Alguns alunos do ensino médio em escolas estaduais da
Grande São Paulo tiveram seu final de ano letivo marcado por
depoimentos ao Ministério Público. Em outubro, a promotora de Justiça
Fernanda Leão de Almeida pediu abertura de inquérito para apurar as
causas da falta de professores de diversas disciplinas ao longo de
vários meses. A denúncia foi feita pela organização não-governamental
Educação e Cidadania de Afrodescendentes e Carentes (Educafro),
mantenedora de cursos pré-vestibulares. “Constatamos que faltam
professores em mais de 200 escolas da Grande São Paulo”, diz o frei
Davi Raimundo dos Santos, coordenador da entidade, que fez uma pesquisa
para entender por que chegam alunos cada vez menos preparados ao
cursinho. A falta de aulas chegou ao ponto de, em agosto passado, a
Secretaria de Educação instituir por meio de portaria uma espécie de
força-tarefa. Escolas sujeitas a não cumprir a carga horária mínima
exigida pela lei poderiam funcionar em até três turnos diurnos e seis
dias semanais a fim de recuperar o atraso.

Segundo
egressos do ensino médio da Escola Estadual Engenheiro Francisco
Prestes Maia, em São Bernardo do Campo, ABC Paulista, desde a 8ª série
faltam muitos professores.
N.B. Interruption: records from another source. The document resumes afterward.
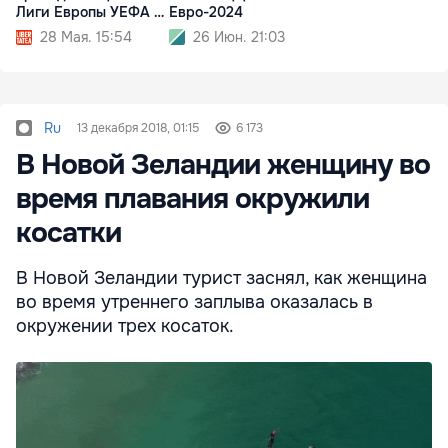
Лиги Европы УЕФА -
Евро-2024
2028
28 Мая. 15:54
26 Июн. 21:03
Ru
13 декабря 2018, 01:15
6 173
В Новой Зеландии женщину во
время плавания окружили
косатки
В Новой Зеландии турист заснял, как женщина
во время утреннего заплыва оказалась в
окружении трех косаток.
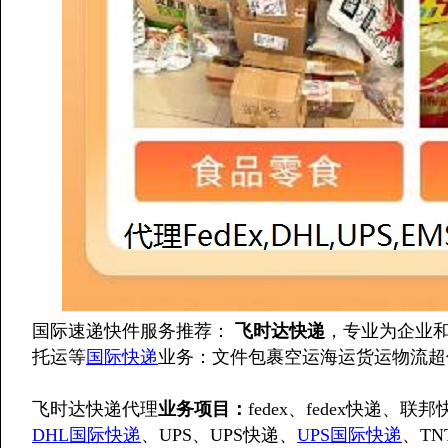
国际速递快件服务推荐：
飞时达快递
，专业为企业
托运等
国际快递
业务：文件包裹空运海运货运物流超
飞时达快递代理
业务项目：
fedex、fedex快递、联邦
DHL国际快递
、UPS、UPS快递、
UPS国际快递
、T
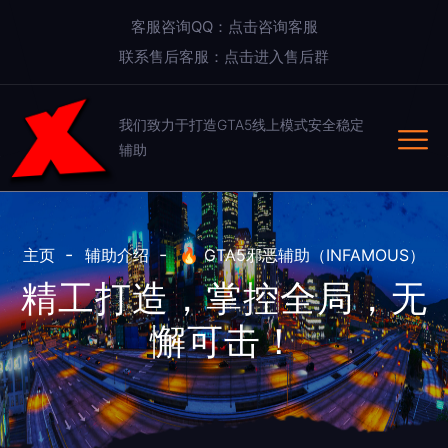
客服咨询QQ：点击咨询客服
联系售后客服：点击进入售后群
我们致力于打造GTA5线上模式安全稳定
辅助
主页
辅助介绍
🔥 GTA5邪恶辅助（INFAMOUS）
精工打造，掌控全局，无
懈可击！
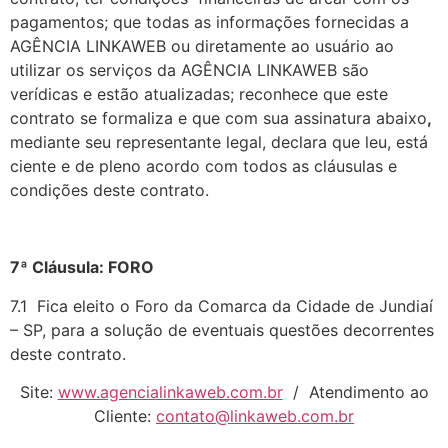
pagamentos; que todas as informações fornecidas a
AGÊNCIA LINKAWEB ou diretamente ao usuário ao
utilizar os serviços da AGÊNCIA LINKAWEB são
verídicas e estão atualizadas; reconhece que este
contrato se formaliza e que com sua assinatura abaixo
,
mediante seu representante legal, declara que leu, está
ciente e de pleno acordo com todos as cláusulas e
condições deste contrato.
7ª Cláusula: FORO
7.1 Fica eleito o Foro da Comarca da Cidade de Jundiaí
– SP, para a solução de eventuais questões decorrentes
deste contrato.
Site:
www.agencialinkaweb.com.br
/ Atendimento ao
Cliente:
contato@linkaweb.com.br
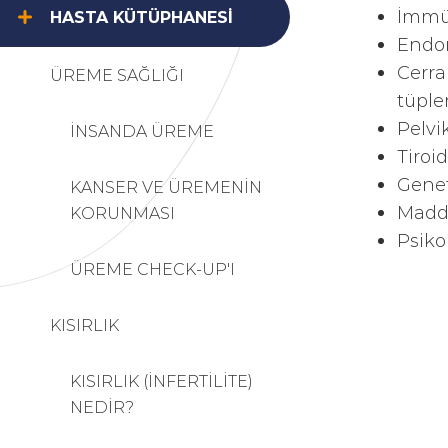
İmmün
HASTA KÜTÜPHANESİ
Endom
Cerra
ÜREME SAĞLIĞI
tüpler
Pelvi
İNSANDA ÜREME
Tiroi
Genet
KANSER VE ÜREMENİN
Madde
KORUNMASI
Psiko
ÜREME CHECK-UP'I
KISIRLIK
KISIRLIK (İNFERTİLİTE)
NEDİR?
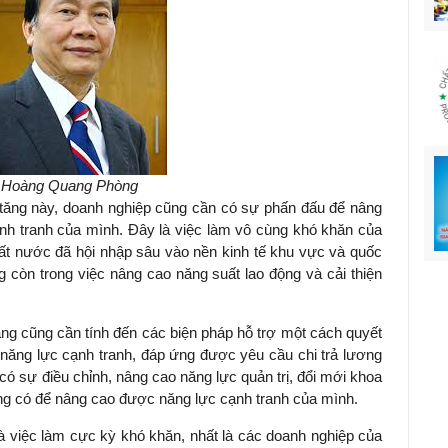
 Hoàng Quang Phòng
ăng này, doanh nghiệp cũng cần có sự phấn đấu để nâng
h tranh của mình. Đây là việc làm vô cùng khó khăn của
đất nước đã hội nhập sâu vào nền kinh tế khu vực và quốc
g còn trong việc nâng cao năng suất lao động và cải thiện
 cũng cần tính đến các biện pháp hỗ trợ một cách quyết
 năng lực cạnh tranh, đáp ứng được yêu cầu chi trả lương
 có sự điều chỉnh, nâng cao năng lực quản trị, đổi mới khoa
ng có để nâng cao được năng lực cạnh tranh của mình.
việc làm cực kỳ khó khăn, nhất là các doanh nghiệp của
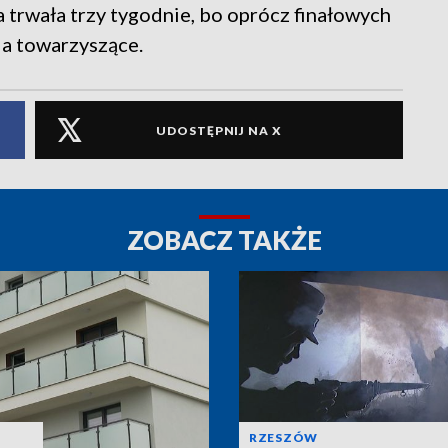
 trwała trzy tygodnie, bo oprócz finałowych
ia towarzyszące.
UDOSTĘPNIJ NA X
ZOBACZ TAKŻE
RZESZÓW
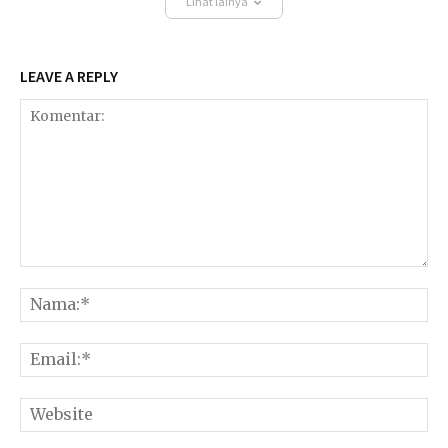
Lihat lainya
LEAVE A REPLY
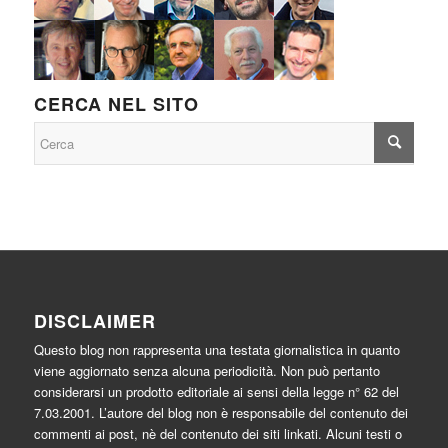
CERCA NEL SITO
DISCLAIMER
Questo blog non rappresenta una testata giornalistica in quanto
viene aggiornato senza alcuna periodicità. Non può pertanto
considerarsi un prodotto editoriale ai sensi della legge n° 62 del
7.03.2001. L’autore del blog non è responsabile del contenuto dei
commenti ai post, nè del contenuto dei siti linkati. Alcuni testi o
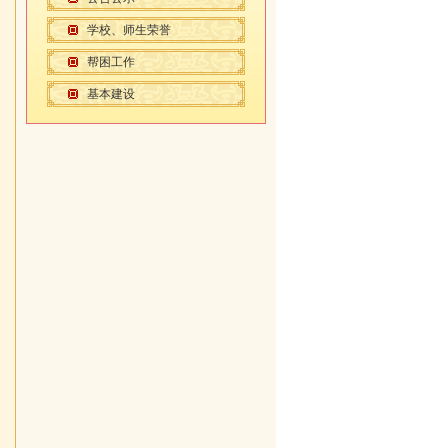
学校、师生荣誉
帮困工作
基本建设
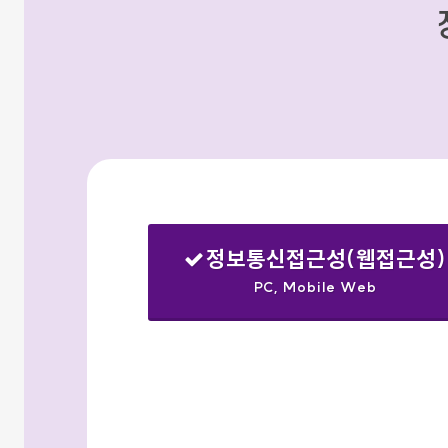
정보통신접근성(웹접근성)
PC, Mobile Web
선택됨
검색옵션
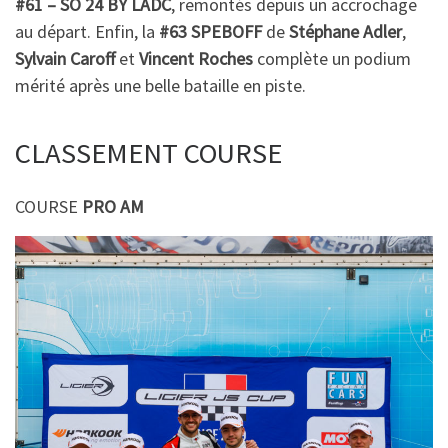
#61 – SO 24 BY LADC
, remontés depuis un accrochage
au départ. Enfin, la
#63 SPEBOFF
de
Stéphane Adler
,
Sylvain Caroff
et
Vincent Roches
complète un podium
mérité après une belle bataille en piste.
CLASSEMENT COURSE
COURSE
PRO AM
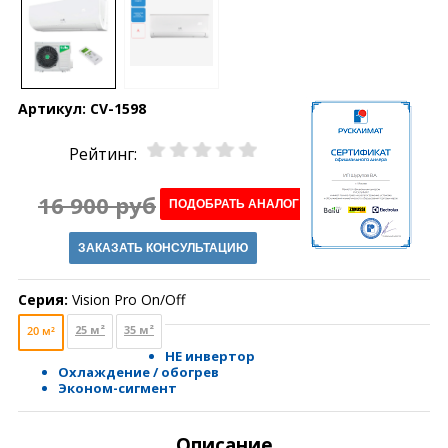
Артикул:
CV-1598
Рейтинг:
16 900 руб
ПОДОБРАТЬ АНАЛОГ
ЗАКАЗАТЬ КОНСУЛЬТАЦИЮ
Серия:
Vision Pro On/Off
25 м²
35 м²
20 м²
НЕ инвертор
Охлаждение / обогрев
Эконом-сигмент
Описание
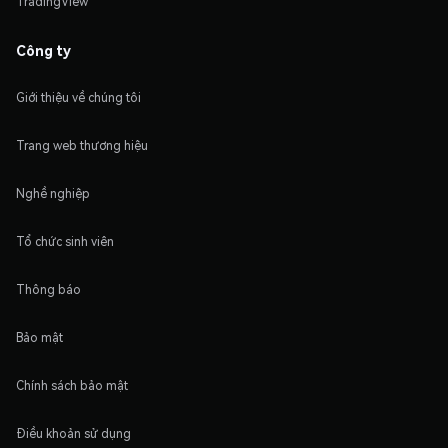
TradingView
Công ty
Giới thiệu về chúng tôi
Trang web thương hiệu
Nghề nghiệp
Tổ chức sinh viên
Thông báo
Bảo mật
Chính sách bảo mật
Điều khoản sử dụng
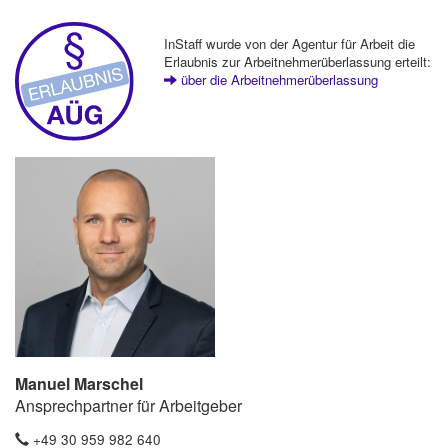
InStaff wurde von der Agentur für Arbeit die
Erlaubnis zur Arbeitnehmerüberlassung erteilt:
über die Arbeitnehmerüberlassung
Manuel Marschel
Ansprechpartner für Arbeitgeber
+49 30 959 982 640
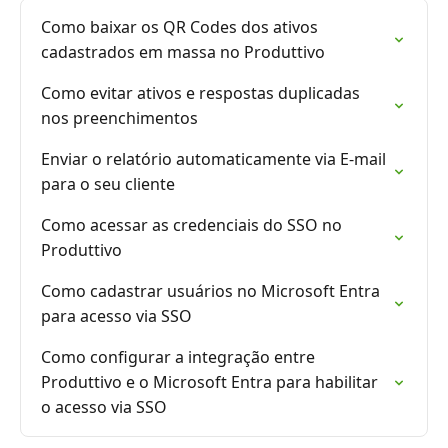
Como baixar os QR Codes dos ativos
cadastrados em massa no Produttivo
Como evitar ativos e respostas duplicadas
nos preenchimentos
Enviar o relatório automaticamente via E-mail
para o seu cliente
Como acessar as credenciais do SSO no
Produttivo
Como cadastrar usuários no Microsoft Entra
para acesso via SSO
Como configurar a integração entre
Produttivo e o Microsoft Entra para habilitar
o acesso via SSO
Os alunos ficavam parte do tempo no pátio ou
iam para casa mais cedo quase todos os dias. A situação chegou a
melhorar mas, no ano passado, voltou a piorar. Turmas do 3º colegial
ficaram três meses sem aulas de História, Matemática e Geografia. Mesmo
assim, fizeram provas e alguns chegaram a tirar 10. Segundo uma fonte
que não quis se identificar, a Escola Estadual Professora Marie Nader
Calfat, em Diadema, ficou sem professor de Física durante praticamente
todo o ano de 2006.

A carência
de professores não se restringe ao estado de São Paulo e, se já afeta o
desempenho do ensino hoje, é prenúncio de crise mais grave no futuro se
o quadro não for revertido. Uma pesquisa da Confederação Nacional dos
Trabalhadores em Educação (CNTE), feita em 2003, ouviu 737.170
profissionais, em dez estados – Alagoas, Espírito Santo, Goiás, Mato
Grosso, Minas Gerais, Paraná, Piauí, Rio Grande do Norte, Rio Grande do
Sul e Tocantins. Mais da metade da base pesquisada (53%) tem entre 40 a
59 anos de idade e tempo de serviço entre 12 e 18 anos. Ou seja, em
pouco mais de uma década – levando-se em conta que a esmagadora maioria
é formada por professoras, que podem se aposentar aos 25 anos de
serviço -, quase metade do atual contingente de profissionais da
educação poderá estar fora da sala de aula. Apenas 3% dos educadores
são jovens entre 18 e 24 anos – muito pouco, portanto, para cobrir o
desfalque anunciado.

Baseado no
censo escolar, um técnico do Instituto Nacional de Estudos e Pesquisas
Educacionais Anísio Teixeira, do Ministério da Educação, estimava,
também em 2003, que o déficit de mestres de 5ª a 8ª séries e de ensino
médio pode chegar a 700 mil. As projeções são grosseiras porque o censo
refere-se aos cargos, e não ao número de profissionais – isso faz
diferença porque é comum um mesmo professor ocupar mais de um cargo,
como dar aulas em duas escolas. Mas não deixam de ser um alerta. O
mesmo levantamento mostra que a demanda é maior por licenciados em
Matemática, Física, Química e Biologia.

Carlos
Ramiro de Castro, presidente da Apeoesp, o sindicato dos professores da
rede estadual de São Paulo, confirma que as disciplinas científicas são
mais carentes de pessoal, mas observa que já começam a faltar
professores de Geografia. “Preocupa também que a busca por cursos de
licenciatura é cada vez menor”, salienta.